By Donald Trump
SO PERHAPS you’ve been reading the rubbish circulating in the gutter press.
Although admittedly very beautiful, those women are liars. And the worst liar of all, should she decide to come forward with her lies, is a highly attractive raccoon called Karen.
The false story starts one summer afternoon at a highly exclusive golf club, as I stepped out for a heated phone call with my legal team. Suddenly there was a loud rustling behind some bins, and there she was, tugging at a bag of chicken bones with her strong teeth and claws.
Karen.
I was immediately struck by her large eyes, providing excellent night vision, and lustrous striped pelt. “Let me help you with that,” I said, effortlessly dragging the heavy refuse sack out of the bin.

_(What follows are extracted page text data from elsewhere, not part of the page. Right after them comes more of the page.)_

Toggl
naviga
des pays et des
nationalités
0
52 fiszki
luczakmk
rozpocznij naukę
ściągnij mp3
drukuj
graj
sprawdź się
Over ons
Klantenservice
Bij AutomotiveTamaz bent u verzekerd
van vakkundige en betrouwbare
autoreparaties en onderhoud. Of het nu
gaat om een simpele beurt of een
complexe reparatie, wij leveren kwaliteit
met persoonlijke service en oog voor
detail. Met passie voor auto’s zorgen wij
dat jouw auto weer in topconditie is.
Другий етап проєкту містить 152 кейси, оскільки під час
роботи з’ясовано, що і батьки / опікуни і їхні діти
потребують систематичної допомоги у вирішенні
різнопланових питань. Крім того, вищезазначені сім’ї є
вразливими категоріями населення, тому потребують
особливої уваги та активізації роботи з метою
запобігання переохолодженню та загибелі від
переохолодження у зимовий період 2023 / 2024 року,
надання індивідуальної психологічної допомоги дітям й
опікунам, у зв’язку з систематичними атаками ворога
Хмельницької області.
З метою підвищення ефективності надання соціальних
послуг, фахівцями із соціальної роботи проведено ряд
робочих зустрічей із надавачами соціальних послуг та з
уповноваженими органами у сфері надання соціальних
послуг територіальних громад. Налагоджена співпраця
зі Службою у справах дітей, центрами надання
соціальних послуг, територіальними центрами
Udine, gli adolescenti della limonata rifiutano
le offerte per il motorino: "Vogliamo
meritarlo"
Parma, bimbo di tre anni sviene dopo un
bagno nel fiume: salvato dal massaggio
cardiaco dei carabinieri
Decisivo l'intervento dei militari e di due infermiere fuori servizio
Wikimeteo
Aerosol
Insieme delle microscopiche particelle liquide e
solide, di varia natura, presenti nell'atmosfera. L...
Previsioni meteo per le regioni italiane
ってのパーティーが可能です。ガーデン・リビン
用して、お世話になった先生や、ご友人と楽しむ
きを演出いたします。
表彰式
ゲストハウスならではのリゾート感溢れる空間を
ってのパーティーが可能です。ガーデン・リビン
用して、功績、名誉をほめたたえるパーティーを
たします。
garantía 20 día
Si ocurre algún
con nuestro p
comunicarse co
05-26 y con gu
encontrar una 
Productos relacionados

She didn’t just eat the meat from the bones, but crunched them up and swallowed them whole. Impressed, I immediately invited this strong, sensual raccoon back to my very high-end hotel room.

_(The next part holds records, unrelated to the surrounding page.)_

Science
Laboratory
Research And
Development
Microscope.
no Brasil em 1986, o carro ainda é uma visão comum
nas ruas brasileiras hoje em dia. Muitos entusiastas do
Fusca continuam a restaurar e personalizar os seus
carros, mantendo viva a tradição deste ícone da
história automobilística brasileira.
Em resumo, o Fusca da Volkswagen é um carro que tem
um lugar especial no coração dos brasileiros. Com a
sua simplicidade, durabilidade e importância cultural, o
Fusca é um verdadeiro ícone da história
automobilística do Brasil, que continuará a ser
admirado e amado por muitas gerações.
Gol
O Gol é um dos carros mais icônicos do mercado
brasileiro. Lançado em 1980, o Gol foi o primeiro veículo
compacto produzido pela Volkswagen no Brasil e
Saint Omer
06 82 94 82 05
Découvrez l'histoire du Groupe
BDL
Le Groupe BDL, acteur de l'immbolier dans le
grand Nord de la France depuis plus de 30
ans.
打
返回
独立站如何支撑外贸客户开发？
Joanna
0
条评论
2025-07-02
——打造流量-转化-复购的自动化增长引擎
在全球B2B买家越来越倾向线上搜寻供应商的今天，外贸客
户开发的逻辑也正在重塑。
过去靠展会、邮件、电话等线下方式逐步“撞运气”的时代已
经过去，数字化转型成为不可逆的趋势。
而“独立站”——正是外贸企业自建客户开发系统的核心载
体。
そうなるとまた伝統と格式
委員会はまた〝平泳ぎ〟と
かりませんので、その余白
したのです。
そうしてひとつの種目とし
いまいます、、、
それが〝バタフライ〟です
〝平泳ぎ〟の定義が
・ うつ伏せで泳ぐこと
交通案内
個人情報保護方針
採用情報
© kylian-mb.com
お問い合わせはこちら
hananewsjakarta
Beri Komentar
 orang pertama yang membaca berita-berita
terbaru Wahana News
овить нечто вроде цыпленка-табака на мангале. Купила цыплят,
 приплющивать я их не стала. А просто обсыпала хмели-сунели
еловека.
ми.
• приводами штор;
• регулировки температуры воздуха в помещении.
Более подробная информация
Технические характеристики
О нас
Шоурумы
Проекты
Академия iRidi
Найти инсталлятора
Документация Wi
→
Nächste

Later that night we enjoyed dinner out of a bin while watching clips of me on the news and then half an episode of Masterchef. I am too much of a gentlemen to describe what happened next, but a lovemaking session ensued.
Of course none of this happened, and if Karen comes forward with these allegations they are entirely fake. Also Karen, if you’re reading this, remember a lot of raccoons have traffic accidents, and nobody asks any questions. Nobody.